We had been to Italy before on a cruise where we explored some of Southern Italy in 2011. This time (2017), we decided to embark on a road trip through Northern Italy to really get to experience the sights, smells, sounds and flavors to the fullest. Nothing will integrate you quite as well as doing a road trip, something which I usually loath, but breaking it down into smaller bite size trips helps. We started our journey from Rome (in a Fiat 500 Abarth as one should) and headed to Livorno, then on to Florence via Pisa, then La Spezia, Milan, Venice, San Marino and Pescara before heading back to Rome.


Part of the Firenze (Florence) municipality, Livorno is located on the west coast of Italy and is best known for its shipping port, large beach promenade, famous for it chess board style paving and a popular meeting point for locals and tourists alike, cheap seafood and the Old Fortress. We used Livorno as a base from which to tour the surrounding areas including Pisa which was only 20km away. We arrived at our hotel quite late in the evening after our flight and found that most places were closed due to it being Christmas Eve. Having anticipated this, we decided to spoil ourselves a little and booked a two-night stay at the luxurious Grand Palazzo Hotel. Our thinking was that if you’re going to be stuck in a hotel with not much going on, it might as well be a good hotel. The breakfast buffet was Michelin star worthy and with not many guests in the hotel at that time, we literally had the entire buffet to ourselves.

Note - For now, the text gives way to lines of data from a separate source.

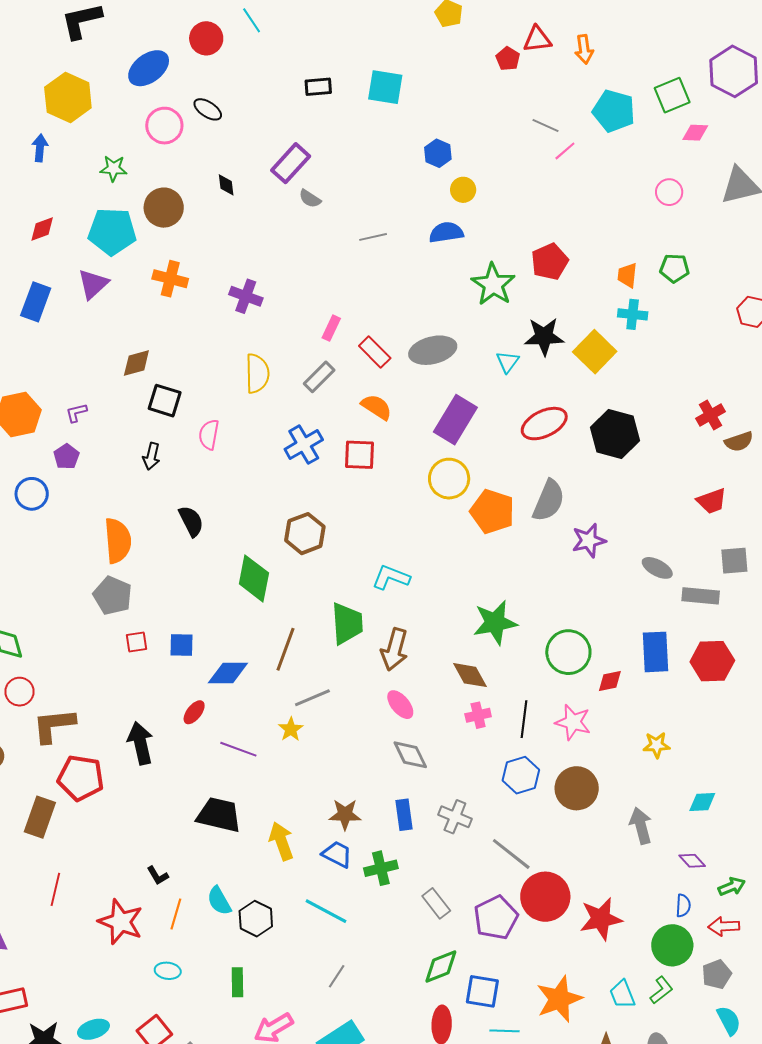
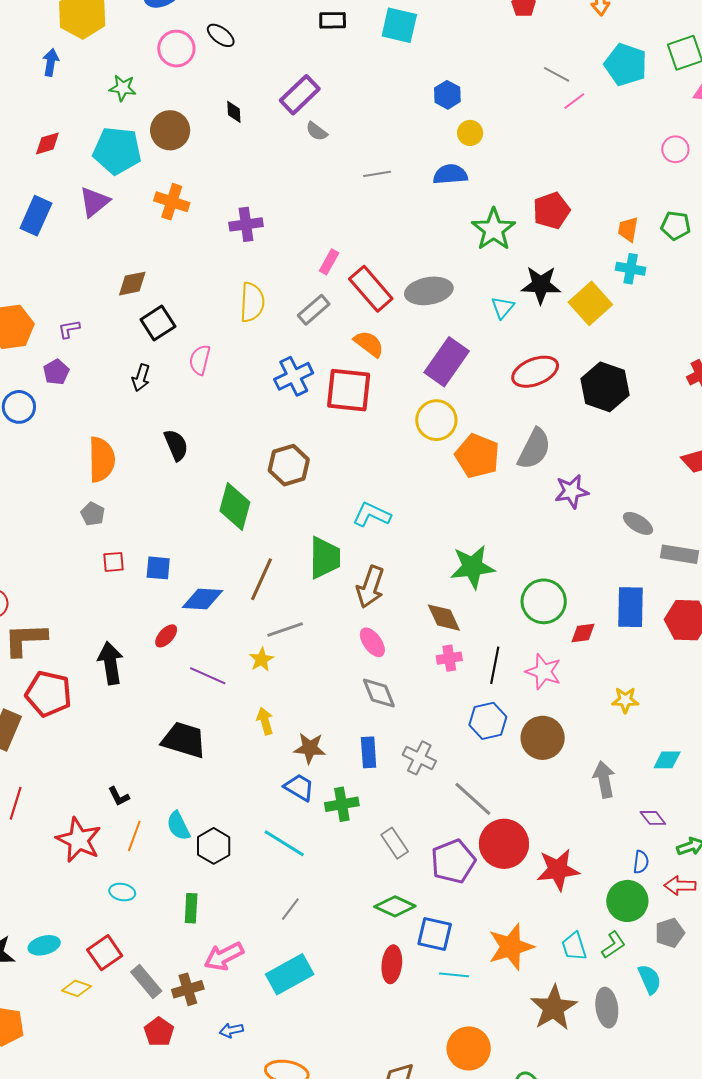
purple cross: (246, 296) -> (246, 224), turned -32
red rectangle: (375, 352) -> (371, 289), size x1.4
black square: (165, 401) -> (158, 323), turned 36
red square: (360, 455) -> (349, 390), size x1.4
gray pentagon: (113, 596) -> (93, 514), size x0.6
yellow arrow: (281, 841) -> (265, 721), moved, size x0.7
green diamond: (441, 966) -> (395, 906), turned 42
cyan semicircle: (729, 1021) -> (650, 979), moved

There isn’t a person in the world that has not heard about the Leaning Tower of Pisa. If you are fortunate enough to visit this location, you cannot help taking the obligatory picture of trying to push the leaning tower back up straight (as we did). A half day at this location was enough to see the tower and cathedral. For an extra fee one can climb to the top of the tower. We also did a bit of exploring around the town center for shopping and lunch. Its definitely a recommended stop.


The jewel of Tuscany (Firenze) and the birthplace of Leonardo Da Vinci, it’s also our most beloved part of Italy. We stayed in the heart of the city in an old convent that had been converted into a boutique hotel called Casa Santo Nome Di Gesu . The most memorable part of our time in Florence was enjoying cheese, wine and biscuits in our room on a rainy afternoon while overlooking cathedral roof domes and listening to the bells chime. Sometimes the best memories cost you nothing. The other highlight of this beautiful city was seeing Michael Angelo’s “David”. The white marble sculpture is truly magnificent standing at 5.17m tall and almost appears to radiate light. We tried seeing Da Vinci’s “The Last Supper”, but were unable to secure pre-booked tickets.
We would recommend no less than two days in Florence. The best way to see the city is by Hop on Hop Off bus. Get the two day pass and use it as a taxi.

La Spezia

Our next stop was La Spezia to see the famous Cinque Terre (five terraces). We stayed at the CDH My One Hotel in La Spezia due to its vicinity to Cinque Terre. The best way to start your tour of Cinque Terre is by train which starts at the La Spezia station and costing around €20 per adult for a day ticket. You will get off at the following 5 stations: Monterosso al Mare, Vernazza, Corniglia, Manarola and Riomaggiore.
Just be sure to validate your ticket before boarding the train. An un-validated ticket will get you a hefty fine which we learned the hard way.
On a pleasant day and for the more adventurous, one can also take the train to the last stop and walk the Cinque Terre trail back. The mountain side walkway offers picturesque views and will take you around five hours (+/- 14km) excluding time spent in the villages exploring.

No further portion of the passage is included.